Mercury has always been present in oil, natural gas, produced water, condensate and soot from coal fired electricity generation but until recently it has not been widely known or acknowledged except in relation to coal. Accurate characterization and effective removal of mercury from these streams is becoming an emerging issue in the treatment of condensate and produced water generated during production of LNG (liquefied natural gas) and oil, and in removal of mercury from the fuels themselves.
There are a number of factors driving this emerging awareness and urgency, some of which are increased production, expansion of population, impact on flora, fauna and detrimental effects to process and user equipment. The numbers involved are large. There are about 99 billion barrels of produced water generated per year for example, at an average contamination rate of 1 ppm. Produced water alone contributes 37 million lbs. of mercury per year to the environment.
The pernicious and dangerous nature of Hg contamination is illustrated by explosions in Moomba, Australia and Skikda, Algeria (Figures 1 and 2) caused by mercury embrittlement. Customers are beginning to refuse fuel based on mercury content and projects are being delayed due to the presence of Hg. A joint venture in Australia between BHP and Exxon was recently pushed back at least two years with cost overruns in the billions due to discovery of mercury in the gas.
Mercury is a liquid metal and unique in its behavior in fuels, air and water.
The failure to recognize and characterize the unique states and behavior of mercury and treatment and analysis methodologies based on facile and unsubstantiated assumptions is the basis of the problematic nature of Hg remediation.
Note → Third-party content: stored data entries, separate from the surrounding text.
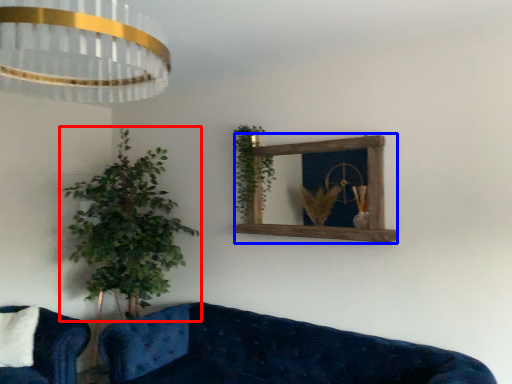 Question: Which object is further to the camera taking this photo, houseplant (highlighted by a red box) or window frame (highlighted by a blue box)?

Choices:
 (A) houseplant
 (B) window frame

Answer: (A) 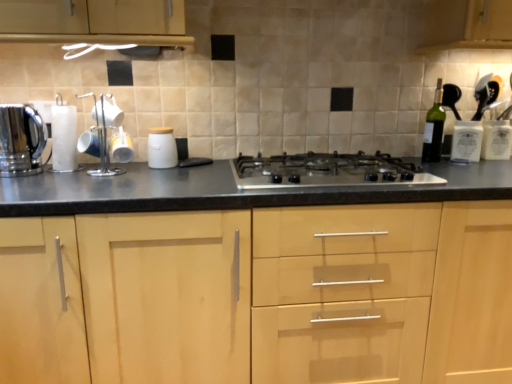 Question: Should I look upward or downward to see polished stainless steel kettle at left, which is the 2th kitchen appliance from right to left?

Choices:
 (A) up
 (B) down

Answer: (A)

Question: Is polished stainless steel kettle at left, which is the 2th kitchen appliance from right to left, to the left of satin silver gas stove at center from the viewer's perspective?

Choices:
 (A) yes
 (B) no

Answer: (A)

Question: Considering the relative sizes of polished stainless steel kettle at left, which is the 2th kitchen appliance from right to left, and satin silver gas stove at center in the image provided, is polished stainless steel kettle at left, which is the 2th kitchen appliance from right to left, shorter than satin silver gas stove at center?

Choices:
 (A) yes
 (B) no

Answer: (B)

Question: Is polished stainless steel kettle at left, which is the 2th kitchen appliance from right to left, beside satin silver gas stove at center?

Choices:
 (A) no
 (B) yes

Answer: (A)

Question: Is the position of polished stainless steel kettle at left, the 1th kitchen appliance from the left, more distant than that of satin silver gas stove at center?

Choices:
 (A) no
 (B) yes

Answer: (B)

Question: Could you tell me if polished stainless steel kettle at left, the 1th kitchen appliance from the left, is facing satin silver gas stove at center?

Choices:
 (A) no
 (B) yes

Answer: (A)

Question: From a real-world perspective, is polished stainless steel kettle at left, which is the 2th kitchen appliance from right to left, located higher than satin silver gas stove at center?

Choices:
 (A) yes
 (B) no

Answer: (A)

Question: Is the position of white matte jar at center, acting as the first kitchen appliance starting from the right, more distant than that of light wood cabinet at center?

Choices:
 (A) yes
 (B) no

Answer: (A)

Question: Does white matte jar at center, acting as the first kitchen appliance starting from the right, have a lesser height compared to light wood cabinet at center?

Choices:
 (A) yes
 (B) no

Answer: (A)

Question: Is white matte jar at center, acting as the first kitchen appliance starting from the right, not near light wood cabinet at center?

Choices:
 (A) no
 (B) yes

Answer: (A)

Question: Is light wood cabinet at center completely or partially inside white matte jar at center, acting as the first kitchen appliance starting from the right?

Choices:
 (A) yes
 (B) no

Answer: (B)

Question: Is white matte jar at center, the second kitchen appliance when ordered from left to right, oriented away from light wood cabinet at center?

Choices:
 (A) yes
 (B) no

Answer: (B)

Question: Does white matte jar at center, acting as the first kitchen appliance starting from the right, come in front of light wood cabinet at center?

Choices:
 (A) yes
 (B) no

Answer: (B)

Question: Is light wood cabinet at center positioned behind white matte jar at center, the second kitchen appliance when ordered from left to right?

Choices:
 (A) yes
 (B) no

Answer: (B) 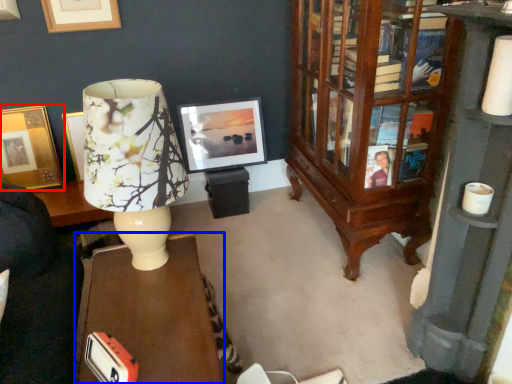 Question: Which object is further to the camera taking this photo, picture frame (highlighted by a red box) or desk (highlighted by a blue box)?

Choices:
 (A) picture frame
 (B) desk

Answer: (A) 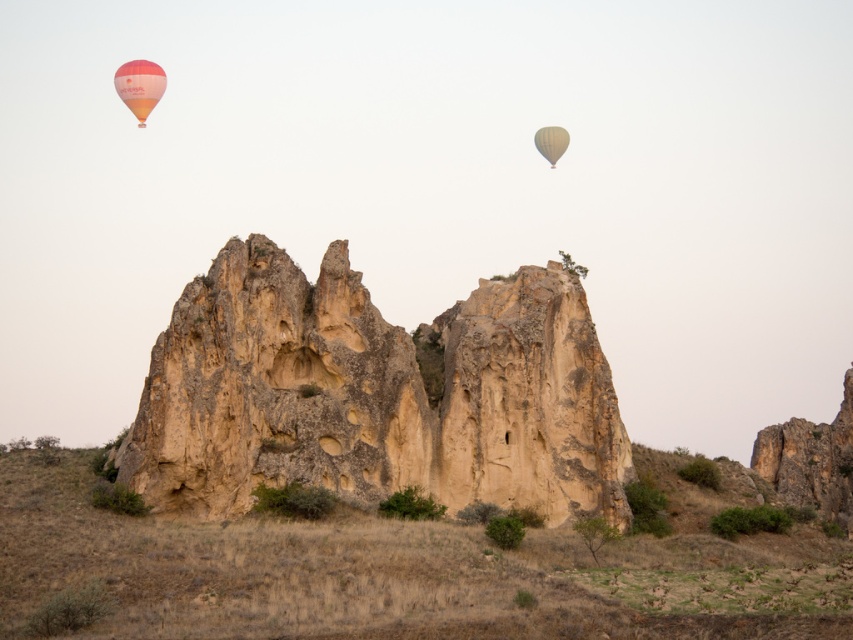 You are an observer standing at the base of the rock formations. You see the matte orange balloon at upper left and the matte yellow balloon at upper right in the sky. Which balloon appears taller when viewed from your position?

The matte orange balloon at upper left appears taller because it has a greater height compared to the matte yellow balloon at upper right.

You are standing at the viewpoint of the image and want to reach the point marked as point (149,72). If your walking speed is 1.5 meters per second, how many seconds will it take you to reach that point?

The distance between you and point (149,72) is 129.94 meters. At a speed of 1.5 meters per second, it will take approximately 86.63 seconds to reach the point.

You are a photographer planning to capture a photo of the matte orange balloon at upper left and the matte yellow balloon at upper right. Based on their positions, which balloon should you focus on first if you want to include both in your shot without moving the camera?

Analytical chemistry has lagged behind in this area as well. Nearly all Hg analysis is destructive-AAS (atomic absorption spectrometry) or ICP (induction coupled plasma)-and therefore will only indicate the presence but not the state of Hg. Knowledge of state is the critical factor in designing effective remediation technology. The behavior of Hg is extremely state dependent. One illustration is the case of LNG. Both the Moomba and Algerian explosions were caused by the presence of Hg. Typically the LNG processing consists of gross water removal, coalescence of suspended liquid hydrocarbons (at STP), (condensate also has Hg present), molecular sieve for trace water removal, sulfide or bromide impregnated granular media (usually carbon) for Hg removal, cooling and liquefaction of LNG fraction (C2-C5), and reverse osmosis, which recovers the retentate and burns off the permeate (methane).
Even though there are usually hundreds of thousands of
tons of Hg removal media deployed, multiple pounds of Hg pounds per week
are typically burned off with the methane. How is this possible for Hg
to make it through all of these process steps and why should it take hundreds
of tons of media to remove mere pounds of Hg? The answer lies in the implicit
assumption as to the state of the Hg in LNG. The assumption has been that
the Hg must be in a gaseous state and would therefore instantly react
with sulfide to form HgS
A second illustration is the case of Hg in produced water. Carbon or modified carbon (sulfide impregnated or other) is used to remove Hg from produced water. Despite this there are platforms which have been shut down due to Hg visibility beading out on the metallic structures. Again, incomplete characterization is at the root of the problem. In water, Hg can exist in ionic, organically bound colloidal or elemental states. Carbon will remove ionic mercuric salts but is not effective in removal of elemental or organic colloidal forms. Obviously and confirmed by testing, not all of the Hg in produced water is in the ionic form.
LNG and oil production companies are currently not able to generate accurate composition state analysis of the species of Hg in particular streams. The exact reasons are complex but have to do with changes and errors which occur during sampling and the inability of the analysis to discriminate between states.
Depending on concentrations, this device can be deployed in a side stream for minutes or days and the flow monitored. Each of the components can be destructively tested to yield the compositional breakdown as they have been pre-segregated in the trapping process.
This approach and device has been used to evaluate produced water and LNG streams with the following results:
Although we are dealing with Hg in both cases, it is obvious that the treatment approach for those two streams have to be weighted completely differently in order to accommodate the disparate species. Currently, in both cases, modified granular media (which is only appropriate for the ionic form) is used almost exclusively.
This analysis explains the poor results for use of granular media in LNG applications and the marginal results of granular media in the treatment of produced water. Hg treatment in LNG should be exclusively focused on conversion of aerosolized elemental Hg to a liquid state using patented MyCelx capillary technology or other types of coalescence.
Modified granular media will be effective in removing
ionic Hg from produced water but the treatment train must also include
components capable of handling elemental and organic forms of Hg, essentially
a scaled version of the characterization device itself.